Die vorgefundenen landwirtschaftlichen Felder werden mit den geplanten Baufeldern über Zwischenformen miteinander verzahnt. Dies sind domestizierte Felder, Gärten und besondere nutzungsoffene Freiflächen. Sowohl die Landwirtschaft als auch die Siedler und Pioniere der neuen Siedlung werden aus dieser Symbiose nachhaltige Entwicklungsperspektiven ableiten.
Die den Süderelberaum prägende Kulturlandschaft wird in ihrer Existenz langfristig gesichert, indem sie Teil der Siedlungskonzeption wird. Die Siedlung erhält einen unvergleichlichen Kulturraum quasi als \"Vorgarten\".

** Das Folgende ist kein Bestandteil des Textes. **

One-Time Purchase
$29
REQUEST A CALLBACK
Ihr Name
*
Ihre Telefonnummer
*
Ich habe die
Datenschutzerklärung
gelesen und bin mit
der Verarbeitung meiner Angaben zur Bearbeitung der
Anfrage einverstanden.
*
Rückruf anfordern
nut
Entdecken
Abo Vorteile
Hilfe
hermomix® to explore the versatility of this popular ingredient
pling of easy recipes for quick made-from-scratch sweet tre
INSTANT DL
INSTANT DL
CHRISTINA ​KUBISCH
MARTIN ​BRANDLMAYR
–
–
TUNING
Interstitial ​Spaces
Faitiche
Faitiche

Die Gespräche, die während der Bearbeitungsphase mit Vertretern der Landwirtschaftskammer und des Berufsverbandes sowie ansässigen Praktikern geführt wurden, um die Grundlagen für die Umsetzung abzusichern, haben gezeigt, dass das Mississippi Siedlungskonzept auch als positive Entwicklungsperspektive für die Gesamtgestaltung dieser urban-landwirtschaftlichen Randzone gesehen wird. (s. Anhang)
Auf den Baufeldern selbst entsteht eine eigene, nachbarschaftliche Identität, da immer zwei Baufelder über eine gemeinschaftlich nutzbare Allmendefläche zu einer Siedlungseinheit zusammengefasst werden. Zugunsten dieser übergreifenden luxuriösen Feldgärten, werden kompakte und flächensparende Bauformen vorgeschlagen, die durch ihre extrem freiraumbezogene Typologie herausstechen.

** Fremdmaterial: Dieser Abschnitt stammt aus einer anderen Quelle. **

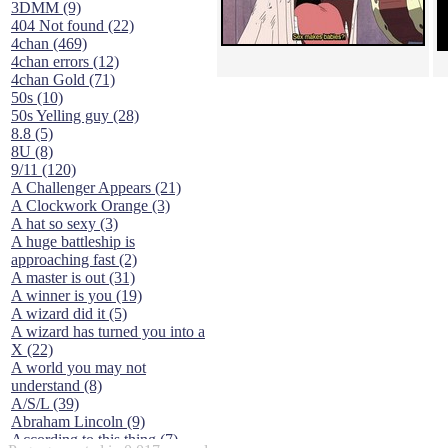
3DMM (9)
404 Not found (22)
4chan (469)
4chan errors (12)
4chan Gold (71)
50s (10)
50s Yelling guy (28)
8.8 (5)
8U (8)
9/11 (120)
A Challenger Appears (21)
A Clockwork Orange (3)
A hat so sexy (3)
A huge battleship is
approaching fast (2)
A master is out (31)
A winner is you (19)
A wizard did it (5)
A wizard has turned you into a
X (22)
A world you may not
understand (8)
A/S/L (39)
Abraham Lincoln (9)
According to this thing (7)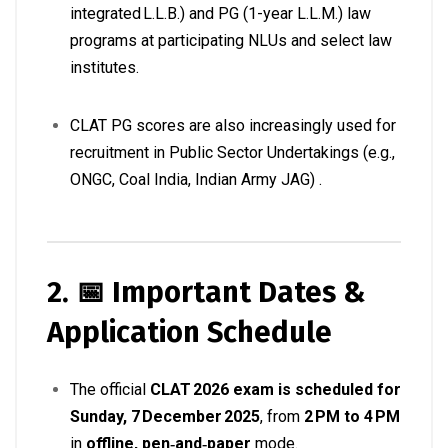
integrated L.L.B.) and PG (1-year L.L.M.) law
programs at participating NLUs and select law
institutes
.
CLAT PG scores are also increasingly used for
recruitment in Public Sector Undertakings (e.g.,
ONGC, Coal India, Indian Army JAG)
.
2. 📅 Important Dates &
Application Schedule
The official
CLAT 2026 exam is scheduled for
Sunday, 7 December 2025
, from
2 PM to 4 PM
in
offline, pen‑and‑paper
mode
.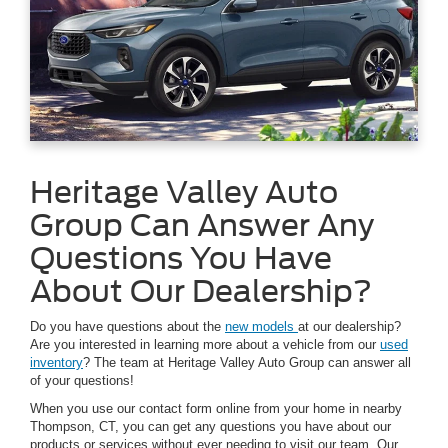
Heritage Valley Auto
Group Can Answer Any
Questions You Have
About Our Dealership?
Do you have questions about the
new models
at our dealership?
Are you interested in learning more about a vehicle from our
used
inventory
? The team at Heritage Valley Auto Group can answer all
of your questions!
When you use our contact form online from your home in nearby
Thompson, CT, you can get any questions you have about our
products or services without ever needing to visit our team. Our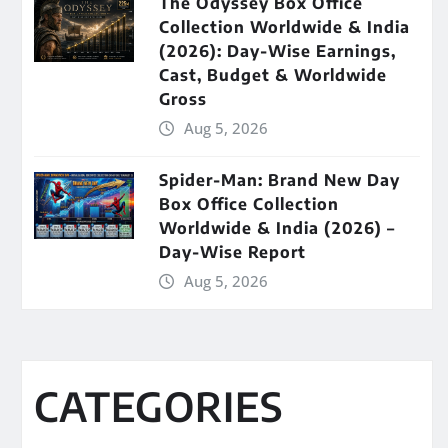
The Odyssey Box Office
Collection Worldwide & India
(2026): Day-Wise Earnings,
Cast, Budget & Worldwide
Gross
Aug 5, 2026
Spider-Man: Brand New Day
Box Office Collection
Worldwide & India (2026) –
Day-Wise Report
Aug 5, 2026
CATEGORIES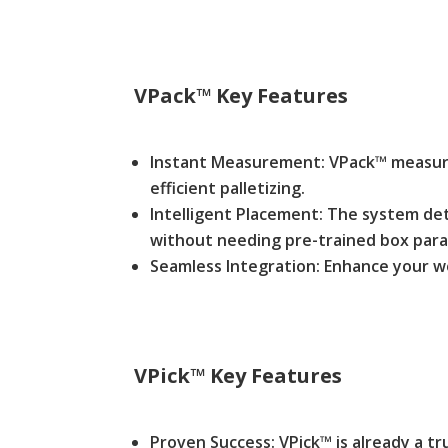
VPack™
Key Features
Instant Measurement: VPack™ measures
efficient palletizing.
Intelligent Placement: The system dete
without needing pre-trained box par
Seamless Integration: Enhance your w
VPick™
Key Features
Proven Success: VPick™ is already a tru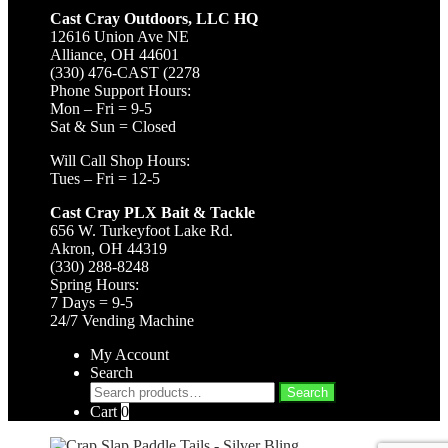
Cast Cray Outdoors, LLC HQ
12616 Union Ave NE
Alliance, OH 44601
(330) 476-CAST (2278
Phone Support Hours:
Mon – Fri = 9-5
Sat & Sun = Closed
Will Call Shop Hours:
Tues – Fri = 12-5
Cast Cray PLX Bait & Tackle
656 W. Turkeyfoot Lake Rd.
Akron, OH 44319
(330) 288-8248
Spring Hours:
7 Days = 9-5
24/7 Vending Machine
My Account
Search
Search
Search
for:
Cart
0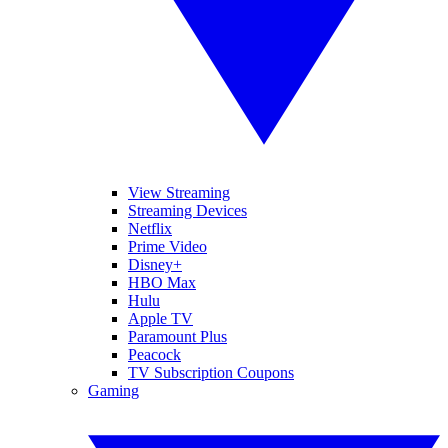
View Streaming
Streaming Devices
Netflix
Prime Video
Disney+
HBO Max
Hulu
Apple TV
Paramount Plus
Peacock
TV Subscription Coupons
Gaming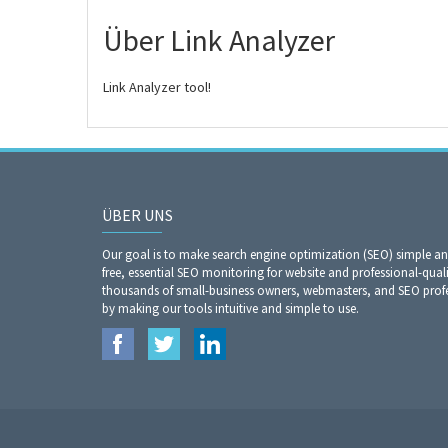
Über Link Analyzer
Link Analyzer tool!
ÜBER UNS
Our goal is to make search engine optimization (SEO) simple a
free, essential SEO monitoring for website and professional-qual
thousands of small-business owners, webmasters, and SEO profes
by making our tools intuitive and simple to use.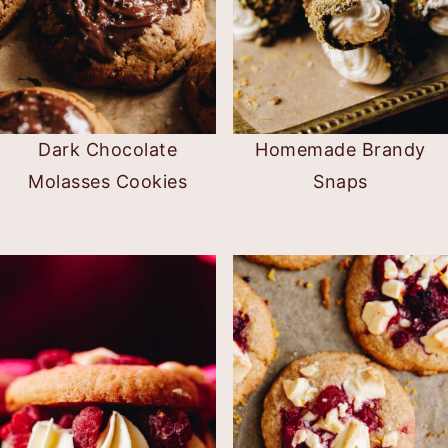
Dark Chocolate
Homemade Brandy
Molasses Cookies
Snaps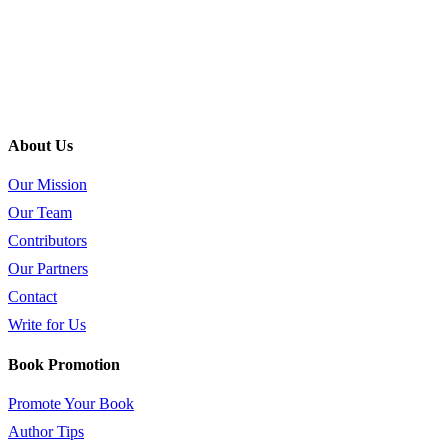
About Us
Our Mission
Our Team
Contributors
Our Partners
Contact
Write for Us
Book Promotion
Promote Your Book
Author Tips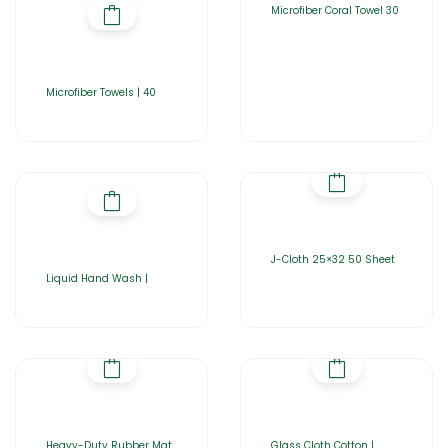
Microfiber Coral Towel 30
Microfiber Towels | 40
J-Cloth 25×32 50 Sheet
Liquid Hand Wash |
Heavy-Duty Rubber Mat
Glass Cloth Cotton |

Das Spannungsfeld zwischen ökologisch bewirtschafteter Landschaft und bewohnter Siedlung schafft einen neuen Lebensraum für unterschiedlichste Bewohner. Die Plus-Angebote gegenüber herkömmlichen Siedlungen liegen vor allem in der Einbeziehung der \"nützlichen\" Landschaft in die Siedlung, die einerseits ein breites, unkonventionelles Nutzungsspektrum für Kinder und Erwachsene anbietet, andererseits auch eine Sensibilisierung für die Abläufe und Bedingungen von Natur- und Ernährungskreisläufen ermöglicht.
Die Symbiose von Kulturlandschaft und Siedlung erzeugt neuartige, lokale Bezugspunkte, an denen sich eine Vielzahl von Identitäten kristallisieren.

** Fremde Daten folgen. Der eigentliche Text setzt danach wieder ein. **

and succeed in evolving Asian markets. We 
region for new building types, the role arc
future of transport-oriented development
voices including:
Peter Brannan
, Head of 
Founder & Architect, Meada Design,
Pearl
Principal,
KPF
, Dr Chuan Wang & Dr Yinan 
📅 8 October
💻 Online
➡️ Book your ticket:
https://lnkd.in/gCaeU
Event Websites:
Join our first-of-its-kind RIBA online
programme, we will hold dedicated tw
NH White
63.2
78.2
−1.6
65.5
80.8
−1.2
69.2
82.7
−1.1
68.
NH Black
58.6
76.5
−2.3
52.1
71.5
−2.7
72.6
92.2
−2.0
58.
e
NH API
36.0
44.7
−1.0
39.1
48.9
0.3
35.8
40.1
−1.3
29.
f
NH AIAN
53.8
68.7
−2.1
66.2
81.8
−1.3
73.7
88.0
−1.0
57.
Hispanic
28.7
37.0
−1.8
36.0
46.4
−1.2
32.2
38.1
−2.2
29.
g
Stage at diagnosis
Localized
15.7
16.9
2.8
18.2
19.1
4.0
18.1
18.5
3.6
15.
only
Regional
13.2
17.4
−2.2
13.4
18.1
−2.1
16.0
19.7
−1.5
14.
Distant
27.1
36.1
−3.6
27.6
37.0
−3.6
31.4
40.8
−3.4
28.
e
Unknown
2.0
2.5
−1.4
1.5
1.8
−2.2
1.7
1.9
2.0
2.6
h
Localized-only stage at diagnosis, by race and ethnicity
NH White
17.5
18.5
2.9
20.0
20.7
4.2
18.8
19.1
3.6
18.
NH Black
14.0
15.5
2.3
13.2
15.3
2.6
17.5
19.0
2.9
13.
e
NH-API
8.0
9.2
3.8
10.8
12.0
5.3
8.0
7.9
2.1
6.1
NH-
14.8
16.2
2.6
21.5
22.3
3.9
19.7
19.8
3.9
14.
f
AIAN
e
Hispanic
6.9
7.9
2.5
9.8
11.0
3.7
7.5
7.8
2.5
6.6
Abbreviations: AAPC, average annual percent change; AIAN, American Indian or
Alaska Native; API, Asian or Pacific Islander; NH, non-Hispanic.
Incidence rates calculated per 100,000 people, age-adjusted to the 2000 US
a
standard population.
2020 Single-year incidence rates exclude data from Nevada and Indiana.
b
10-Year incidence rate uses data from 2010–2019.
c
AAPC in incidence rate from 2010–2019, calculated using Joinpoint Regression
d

Für alle drei Hauptakteure dieser Agrocity gibt es, verglichen mit dem konventionellen Siedlungsbau, große Vorteile:
-Die Bewohner erhalten viel mehr und viel universeller nutzbaren Freiraum als ein privater Garten + öffentlicher Park bieten kann. Nachbarschaft und Geborgenheit im Wohnumfeld ergeben sich ganz selbstverständlich aus dem täglichen Miteinander.
-Die Stadt behält große Flächenanteile in ihrem Besitz, kann aber einen Großteil verpachten, an den Bio-Bauern und den MississippiClub, durch den die Allmendeflächen bewirtschaftet und gepflegt werden. Das heißt, der sonst für einen Park anfallende kostenintensive Pflegeaufwand entfällt. Dennoch sind die Flächen dauerhaft und lebendig bearbeitet.
-Der Bauer übernimmt Flächen, deren Pacht langfristig gesichert werden kann. Er hat eine gesicherte wirtschaftliche Grundlage durch Bewirtschaftung der landwirtschaftlichen Flächen zwischen den Baufeldern. Er kann in der Siedlung direkt vermarkten, und darüber hinaus auch Servicepflege für den Mississippi-Club übernehmen, z.B. Wiesenmahd oder Tierzucht.

Die Siedlungspioniere haben auf den großzügigen, zusammenhängenden Gemeinschaftsfreiflächen die Möglichkeit ihrer ganz persönlichen Obsession nachzugehen: In wirklich großem Stil Gemüse anbauen, Esel züchten, Natur beobachten, Rosen veredeln, Sport treiben, oder sich einfach unter blühenden Kirschbäumen ausruhen.
Über den Mississippi-Club, dem die Bewohner aktiv oder passiv beitreten, können alle aus dieser Lebenslust entstandenen Überproduktionen wie Marmelade, Obstsaft, Honig oder Lammkotelett inklusive \"Mississippi-lifestyle\" direkt vermarktet werden.
Die Siedlung wird so selbst zum vermarktungsfähigen Label, die für das Naturerlebnis der Feldflur, ein aktives Leben in einem Kulturlandschaftsraum und besonders für ein für Familien ideales Lebensumfeld steht, aber ohne Anstrengung auch andere Lebenskonzepte integrieren kann.